Taipei, Sept. 29 (CNA) Cathay Financial Holding Co., one of the largest financial holding firms in Taiwan, has raised its forecast for the country's gross domestic product (GDP) growth for 2018 to 2.8 percent, citing better-than-expected growth in the first half of this year.

Cathay Financial raised its forecast significantly from the previous estimate of a 2.3 percent increase made in June, making it more upbeat about local economic recovery than other institutions.

The central bank has forecast that Taiwan's economy will grow 2.73 percent in 2018, with the Directorate General of Budget, Accounting and Statistics (DGBAS) at 2.69 percent and the Yuanta-Polaris Research Institute at 2.6 percent.

Cathay Financial said that due to solid global demand, Taiwan's exports, which account for about 60 percent of the country's GDP, grew 5.9 percent in the first eight months from a year earlier, pushing up the local economy.

The financial firm said strong global demand could continue to support Taiwan's economic recovery for the rest of this year.

According to Cathay Financial, Taiwan's merchandise and service exports for 2018 are expected to grow 3.96 percent in 2018, higher than the forecast of a 3.35 percent increase made by the DGBAS.

Cathay Financial said private consumption in 2018 is expected to grow 2.33 percent, compared with the DGBAS's 2.47 percent, and private investment is expected to rise 3.88 percent, compared with the DGBAS's 4.58 percent.

With growth of the major economies in the world having reached a peak, the pace of the global economic growth has been moderating, which could slow Taiwan's economic growth, Cathay Financial said.

It said it has forecast that Taiwan's GDP growth for 2019 will hit 2.2 percent, compared with the central bank's 2.48 percent and the DGBAS's 2.55 percent.

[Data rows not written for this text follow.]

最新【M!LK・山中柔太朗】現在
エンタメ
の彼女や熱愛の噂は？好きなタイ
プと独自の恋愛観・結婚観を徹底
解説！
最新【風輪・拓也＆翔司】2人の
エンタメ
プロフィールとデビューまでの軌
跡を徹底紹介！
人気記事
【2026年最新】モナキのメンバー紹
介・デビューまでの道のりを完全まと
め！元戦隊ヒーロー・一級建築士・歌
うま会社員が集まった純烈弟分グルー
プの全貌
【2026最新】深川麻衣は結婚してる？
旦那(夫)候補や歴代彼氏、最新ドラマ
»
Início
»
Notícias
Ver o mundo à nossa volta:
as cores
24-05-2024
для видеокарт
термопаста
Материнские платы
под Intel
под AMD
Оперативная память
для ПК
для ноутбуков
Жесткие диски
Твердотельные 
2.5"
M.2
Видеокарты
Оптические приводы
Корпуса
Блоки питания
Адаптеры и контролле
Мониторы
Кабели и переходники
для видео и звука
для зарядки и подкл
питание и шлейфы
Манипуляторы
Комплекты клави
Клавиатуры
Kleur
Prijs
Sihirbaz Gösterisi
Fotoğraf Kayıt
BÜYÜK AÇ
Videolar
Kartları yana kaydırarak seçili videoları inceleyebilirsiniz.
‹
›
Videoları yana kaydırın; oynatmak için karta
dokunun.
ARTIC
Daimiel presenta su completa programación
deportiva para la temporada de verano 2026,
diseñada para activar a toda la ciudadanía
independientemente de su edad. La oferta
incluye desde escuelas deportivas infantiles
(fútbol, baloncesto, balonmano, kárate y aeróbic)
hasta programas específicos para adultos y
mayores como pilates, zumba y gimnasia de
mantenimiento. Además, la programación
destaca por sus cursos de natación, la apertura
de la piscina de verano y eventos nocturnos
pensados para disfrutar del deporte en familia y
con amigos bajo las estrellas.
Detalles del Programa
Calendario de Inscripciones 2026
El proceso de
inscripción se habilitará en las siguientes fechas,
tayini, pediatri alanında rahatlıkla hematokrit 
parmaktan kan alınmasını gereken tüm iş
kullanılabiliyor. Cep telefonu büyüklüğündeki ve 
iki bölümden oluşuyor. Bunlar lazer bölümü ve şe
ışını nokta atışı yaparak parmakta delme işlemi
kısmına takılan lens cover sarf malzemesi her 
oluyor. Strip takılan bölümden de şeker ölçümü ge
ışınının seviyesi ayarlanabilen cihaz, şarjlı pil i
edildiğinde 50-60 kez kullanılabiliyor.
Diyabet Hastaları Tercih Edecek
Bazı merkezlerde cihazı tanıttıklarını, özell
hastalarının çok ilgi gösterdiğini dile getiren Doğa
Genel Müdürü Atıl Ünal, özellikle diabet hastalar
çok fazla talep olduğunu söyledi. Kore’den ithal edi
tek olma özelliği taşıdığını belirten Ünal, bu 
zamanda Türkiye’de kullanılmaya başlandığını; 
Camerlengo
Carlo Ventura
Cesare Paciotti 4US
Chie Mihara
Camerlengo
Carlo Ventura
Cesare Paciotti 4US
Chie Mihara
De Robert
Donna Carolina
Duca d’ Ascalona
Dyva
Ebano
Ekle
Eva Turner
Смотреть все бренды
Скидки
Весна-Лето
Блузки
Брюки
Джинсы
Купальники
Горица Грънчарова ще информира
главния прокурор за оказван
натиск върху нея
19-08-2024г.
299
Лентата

Cathay Financial said the global economy is expected to feel the pinch of an interest rate hike cycle carried out by the U.S. Federal Reserve and rising trade friction between the United States and China, which could send ripples through the financial markets around the world.

Although Cathay Financial has expected a slower economic increase in 2019 for Taiwan, there is still room for the central bank to raise its key interest rates, since local interest rates have been too low.

On Thursday, the central bank announced that it was leaving interest rates unchanged for the ninth consecutive quarter in the third quarter of this year, with a discount rate of 1.375 percent.